WORK TO BE COMPLETED:
Output the entries in full and verbatim, pictures omitted.

----- PROVIDED RECORDS

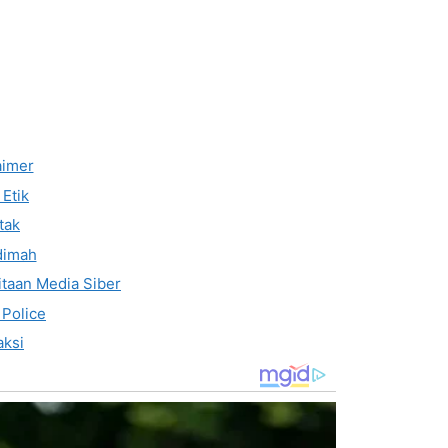
aimer
Etik
tak
dimah
taan Media Siber
 Police
ksi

----------

ANSWER SECTION:
aimer
Etik
tak
dimah
taan Media Siber
 Police
ksi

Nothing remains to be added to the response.